Records to process START

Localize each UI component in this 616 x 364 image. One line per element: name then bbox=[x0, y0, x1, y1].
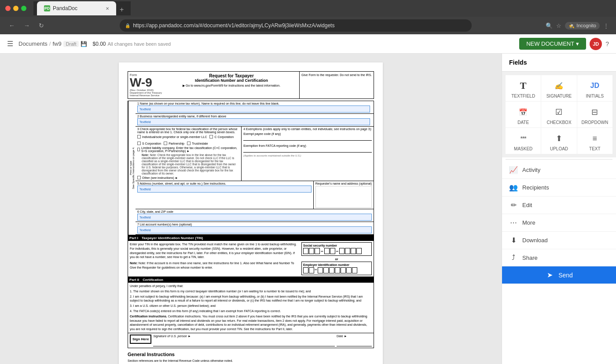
help-button[interactable]: ? bbox=[605, 40, 609, 47]
field-item-masked[interactable]: *** MASKED bbox=[506, 128, 541, 154]
cb-other-label: Other (see instructions) ► bbox=[142, 176, 178, 179]
cb-other[interactable] bbox=[137, 176, 141, 179]
tab-close-button[interactable]: ✕ bbox=[106, 6, 109, 11]
search-icon[interactable]: 🔍 bbox=[546, 22, 553, 29]
more-label: More bbox=[522, 219, 535, 226]
new-document-button[interactable]: NEW DOCUMENT ▾ bbox=[519, 38, 586, 50]
cert3: 3. I am a U.S. citizen or other U.S. per… bbox=[130, 304, 372, 308]
signature-field[interactable] bbox=[153, 338, 335, 346]
share-item[interactable]: ⤴ Share bbox=[502, 249, 616, 266]
download-item[interactable]: ⬇ Download bbox=[502, 232, 616, 249]
url-bar[interactable]: 🔒 https://app.pandadoc.com/a/#/document/… bbox=[120, 19, 472, 32]
ein-cell[interactable] bbox=[352, 267, 357, 273]
part1-header: Part I Taxpayer Identification Number (T… bbox=[128, 235, 374, 241]
field-item-text[interactable]: ≡ TEXT bbox=[577, 128, 612, 154]
masked-label: MASKED bbox=[514, 146, 532, 151]
field-item-dropdown[interactable]: ⊟ DROPDOWN bbox=[577, 102, 612, 127]
ein-cell[interactable] bbox=[318, 267, 323, 273]
user-avatar[interactable]: JD bbox=[590, 38, 602, 50]
line7-field[interactable]: Textfield bbox=[137, 226, 372, 233]
tab-title: PandaDoc bbox=[53, 5, 103, 11]
ein-cell[interactable] bbox=[309, 267, 314, 273]
w9-title: W-9 bbox=[130, 76, 162, 89]
field-item-signature[interactable]: ✍ SIGNATURE bbox=[541, 75, 576, 101]
close-button[interactable] bbox=[5, 6, 11, 11]
activity-item[interactable]: 📈 Activity bbox=[502, 161, 616, 179]
exempt-payee-field[interactable] bbox=[243, 135, 372, 141]
breadcrumb-separator: / bbox=[49, 40, 51, 47]
general-instructions: General Instructions Section references … bbox=[128, 352, 374, 364]
ein-cell[interactable] bbox=[323, 267, 329, 273]
incognito-icon: 🕵 bbox=[568, 23, 575, 29]
irs: Internal Revenue Service bbox=[130, 94, 162, 97]
more-item[interactable]: ⋯ More bbox=[502, 214, 616, 232]
field-item-initials[interactable]: JD INITIALS bbox=[577, 75, 612, 101]
edit-icon: ✏ bbox=[509, 201, 518, 209]
cb-partnership[interactable] bbox=[164, 142, 167, 145]
ssn-cell[interactable] bbox=[309, 248, 314, 254]
ssn-cell[interactable] bbox=[324, 248, 330, 254]
line2-field[interactable]: Textfield bbox=[137, 118, 370, 125]
ssn-cell[interactable] bbox=[351, 248, 356, 254]
tin-note: Note: Note: If the account is in more th… bbox=[130, 261, 298, 270]
breadcrumb-documents[interactable]: Documents bbox=[18, 40, 48, 47]
new-tab-button[interactable]: + bbox=[116, 4, 127, 15]
requester-addr-field[interactable] bbox=[315, 186, 372, 208]
line1-field[interactable]: Textfield bbox=[137, 106, 370, 113]
initials-label: INITIALS bbox=[586, 94, 604, 98]
ssn-cell[interactable] bbox=[345, 248, 350, 254]
print-note: Print or typeSee Specific Instructions o… bbox=[128, 101, 136, 235]
ssn-fields: – – bbox=[303, 248, 370, 254]
cb-ccorp[interactable] bbox=[209, 135, 213, 138]
incognito-badge: 🕵 Incognito bbox=[565, 22, 600, 29]
ssn-cell[interactable] bbox=[330, 248, 335, 254]
cb-trust-group: Trust/estate bbox=[187, 142, 208, 145]
field-item-upload[interactable]: ⬆ UPLOAD bbox=[541, 128, 576, 154]
date-field[interactable] bbox=[337, 338, 372, 346]
ein-cell[interactable] bbox=[329, 267, 334, 273]
field-item-textfield[interactable]: T TEXTFIELD bbox=[506, 75, 541, 101]
back-button[interactable]: ← bbox=[7, 20, 17, 31]
checkboxes: Individual/sole proprietor or single-mem… bbox=[137, 135, 239, 179]
hamburger-menu[interactable]: ☰ bbox=[7, 40, 13, 48]
tab-favicon: PD bbox=[44, 5, 50, 11]
save-icon: 💾 bbox=[81, 41, 87, 47]
cb-llc[interactable] bbox=[137, 148, 140, 151]
date-icon: 📅 bbox=[516, 106, 530, 118]
ein-cell[interactable] bbox=[341, 267, 346, 273]
ssn-cell[interactable] bbox=[303, 248, 308, 254]
menu-icon[interactable]: ⋮ bbox=[603, 22, 609, 29]
field-item-checkbox[interactable]: ☑ CHECKBOX bbox=[541, 102, 576, 127]
ssn-cell[interactable] bbox=[339, 248, 345, 254]
gen-inst-text: Section references are to the Internal R… bbox=[128, 359, 374, 363]
textfield-icon: T bbox=[516, 80, 530, 92]
sign-label: Signature of U.S. person ► bbox=[153, 335, 335, 338]
checkbox-label: CHECKBOX bbox=[546, 120, 571, 125]
traffic-lights bbox=[5, 6, 26, 11]
cb-other-group: Other (see instructions) ► bbox=[137, 176, 239, 179]
cb-scorp[interactable] bbox=[137, 142, 141, 145]
maximize-button[interactable] bbox=[21, 6, 26, 11]
ein-cell[interactable] bbox=[346, 267, 352, 273]
ein-cell[interactable] bbox=[335, 267, 340, 273]
edit-item[interactable]: ✏ Edit bbox=[502, 197, 616, 214]
line6-field[interactable]: Textfield bbox=[137, 214, 372, 221]
ssn-cell[interactable] bbox=[356, 248, 362, 254]
line5-field[interactable]: Textfield bbox=[137, 186, 312, 193]
ein-cell[interactable] bbox=[303, 267, 308, 273]
forward-button[interactable]: → bbox=[22, 20, 32, 31]
recipients-item[interactable]: 👥 Recipients bbox=[502, 179, 616, 197]
bookmark-icon[interactable]: ☆ bbox=[556, 22, 561, 29]
field-item-date[interactable]: 📅 DATE bbox=[506, 102, 541, 127]
active-tab[interactable]: PD PandaDoc ✕ bbox=[37, 1, 116, 15]
recipients-icon: 👥 bbox=[509, 183, 518, 192]
cb-trust[interactable] bbox=[187, 142, 191, 145]
ssn-cell[interactable] bbox=[315, 248, 320, 254]
gen-inst-title: General Instructions bbox=[128, 352, 374, 357]
reload-button[interactable]: ↻ bbox=[37, 20, 46, 31]
date-label-fi: DATE bbox=[517, 120, 529, 125]
minimize-button[interactable] bbox=[13, 6, 18, 11]
cb-individual[interactable] bbox=[137, 135, 141, 138]
fatca-field[interactable] bbox=[243, 147, 372, 153]
send-item[interactable]: ➤ Send bbox=[502, 266, 616, 284]
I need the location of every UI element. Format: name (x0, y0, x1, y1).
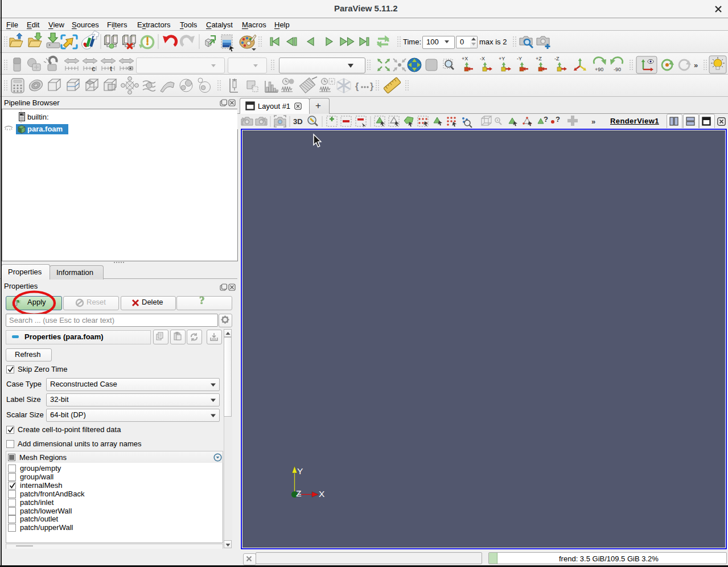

Records to process END

__About this exercise__. Take every line of the material and copy it exactly, leaving out the pictures.

__Answer__.
Localize each UI component in this 616 x 364 image. One line per element: name then bbox=[x0, y0, x1, y1].
help-button[interactable]: ? bbox=[605, 40, 609, 47]
field-item-masked[interactable]: *** MASKED bbox=[506, 128, 541, 154]
cb-other-label: Other (see instructions) ► bbox=[142, 176, 178, 179]
cb-other[interactable] bbox=[137, 176, 141, 179]
tab-close-button[interactable]: ✕ bbox=[106, 6, 109, 11]
search-icon[interactable]: 🔍 bbox=[546, 22, 553, 29]
more-label: More bbox=[522, 219, 535, 226]
new-document-button[interactable]: NEW DOCUMENT ▾ bbox=[519, 38, 586, 50]
cert3: 3. I am a U.S. citizen or other U.S. per… bbox=[130, 304, 372, 308]
signature-field[interactable] bbox=[153, 338, 335, 346]
share-item[interactable]: ⤴ Share bbox=[502, 249, 616, 266]
download-item[interactable]: ⬇ Download bbox=[502, 232, 616, 249]
url-bar[interactable]: 🔒 https://app.pandadoc.com/a/#/document/… bbox=[120, 19, 472, 32]
ein-cell[interactable] bbox=[352, 267, 357, 273]
part1-header: Part I Taxpayer Identification Number (T… bbox=[128, 235, 374, 241]
field-item-text[interactable]: ≡ TEXT bbox=[577, 128, 612, 154]
masked-label: MASKED bbox=[514, 146, 532, 151]
field-item-dropdown[interactable]: ⊟ DROPDOWN bbox=[577, 102, 612, 127]
ein-cell[interactable] bbox=[318, 267, 323, 273]
user-avatar[interactable]: JD bbox=[590, 38, 602, 50]
line7-field[interactable]: Textfield bbox=[137, 226, 372, 233]
tab-title: PandaDoc bbox=[53, 5, 103, 11]
ein-cell[interactable] bbox=[309, 267, 314, 273]
w9-title: W-9 bbox=[130, 76, 162, 89]
field-item-signature[interactable]: ✍ SIGNATURE bbox=[541, 75, 576, 101]
close-button[interactable] bbox=[5, 6, 11, 11]
activity-item[interactable]: 📈 Activity bbox=[502, 161, 616, 179]
exempt-payee-field[interactable] bbox=[243, 135, 372, 141]
breadcrumb-separator: / bbox=[49, 40, 51, 47]
general-instructions: General Instructions Section references … bbox=[128, 352, 374, 364]
ein-cell[interactable] bbox=[323, 267, 329, 273]
incognito-icon: 🕵 bbox=[568, 23, 575, 29]
irs: Internal Revenue Service bbox=[130, 94, 162, 97]
more-item[interactable]: ⋯ More bbox=[502, 214, 616, 232]
field-item-initials[interactable]: JD INITIALS bbox=[577, 75, 612, 101]
edit-icon: ✏ bbox=[509, 201, 518, 209]
cb-partnership[interactable] bbox=[164, 142, 167, 145]
ssn-cell[interactable] bbox=[309, 248, 314, 254]
ssn-cell[interactable] bbox=[324, 248, 330, 254]
line2-field[interactable]: Textfield bbox=[137, 118, 370, 125]
ssn-cell[interactable] bbox=[351, 248, 356, 254]
tin-note: Note: Note: If the account is in more th… bbox=[130, 261, 298, 270]
breadcrumb-documents[interactable]: Documents bbox=[18, 40, 48, 47]
new-tab-button[interactable]: + bbox=[116, 4, 127, 15]
requester-addr-field[interactable] bbox=[315, 186, 372, 208]
line1-field[interactable]: Textfield bbox=[137, 106, 370, 113]
initials-label: INITIALS bbox=[586, 94, 604, 98]
ssn-cell[interactable] bbox=[345, 248, 350, 254]
print-note: Print or typeSee Specific Instructions o… bbox=[128, 101, 136, 235]
ssn-fields: – – bbox=[303, 248, 370, 254]
cb-ccorp[interactable] bbox=[209, 135, 213, 138]
incognito-badge: 🕵 Incognito bbox=[565, 22, 600, 29]
ssn-cell[interactable] bbox=[330, 248, 335, 254]
cb-trust-group: Trust/estate bbox=[187, 142, 208, 145]
field-item-upload[interactable]: ⬆ UPLOAD bbox=[541, 128, 576, 154]
date-field[interactable] bbox=[337, 338, 372, 346]
ein-cell[interactable] bbox=[329, 267, 334, 273]
field-item-textfield[interactable]: T TEXTFIELD bbox=[506, 75, 541, 101]
back-button[interactable]: ← bbox=[7, 20, 17, 31]
checkboxes: Individual/sole proprietor or single-mem… bbox=[137, 135, 239, 179]
hamburger-menu[interactable]: ☰ bbox=[7, 40, 13, 48]
tab-favicon: PD bbox=[44, 5, 50, 11]
save-icon: 💾 bbox=[81, 41, 87, 47]
cb-llc[interactable] bbox=[137, 148, 140, 151]
date-icon: 📅 bbox=[516, 106, 530, 118]
ein-cell[interactable] bbox=[341, 267, 346, 273]
ssn-cell[interactable] bbox=[303, 248, 308, 254]
menu-icon[interactable]: ⋮ bbox=[603, 22, 609, 29]
field-item-checkbox[interactable]: ☑ CHECKBOX bbox=[541, 102, 576, 127]
ssn-cell[interactable] bbox=[339, 248, 345, 254]
gen-inst-text: Section references are to the Internal R… bbox=[128, 359, 374, 363]
textfield-icon: T bbox=[516, 80, 530, 92]
sign-label: Signature of U.S. person ► bbox=[153, 335, 335, 338]
checkbox-label: CHECKBOX bbox=[546, 120, 571, 125]
traffic-lights bbox=[5, 6, 26, 11]
cb-other-group: Other (see instructions) ► bbox=[137, 176, 239, 179]
cb-scorp[interactable] bbox=[137, 142, 141, 145]
maximize-button[interactable] bbox=[21, 6, 26, 11]
ein-cell[interactable] bbox=[346, 267, 352, 273]
ein-cell[interactable] bbox=[335, 267, 340, 273]
edit-item[interactable]: ✏ Edit bbox=[502, 197, 616, 214]
line6-field[interactable]: Textfield bbox=[137, 214, 372, 221]
ssn-cell[interactable] bbox=[356, 248, 362, 254]
line5-field[interactable]: Textfield bbox=[137, 186, 312, 193]
ein-cell[interactable] bbox=[303, 267, 308, 273]
forward-button[interactable]: → bbox=[22, 20, 32, 31]
recipients-item[interactable]: 👥 Recipients bbox=[502, 179, 616, 197]
bookmark-icon[interactable]: ☆ bbox=[556, 22, 561, 29]
field-item-date[interactable]: 📅 DATE bbox=[506, 102, 541, 127]
active-tab[interactable]: PD PandaDoc ✕ bbox=[37, 1, 116, 15]
recipients-icon: 👥 bbox=[509, 183, 518, 192]
cb-trust[interactable] bbox=[187, 142, 191, 145]
ssn-cell[interactable] bbox=[315, 248, 320, 254]
gen-inst-title: General Instructions bbox=[128, 352, 374, 357]
reload-button[interactable]: ↻ bbox=[37, 20, 46, 31]
date-label-fi: DATE bbox=[517, 120, 529, 125]
minimize-button[interactable] bbox=[13, 6, 18, 11]
cb-individual[interactable] bbox=[137, 135, 141, 138]
fatca-field[interactable] bbox=[243, 147, 372, 153]
send-item[interactable]: ➤ Send bbox=[502, 266, 616, 284]
I need the location of every UI element. Format: name (x0, y0, x1, y1).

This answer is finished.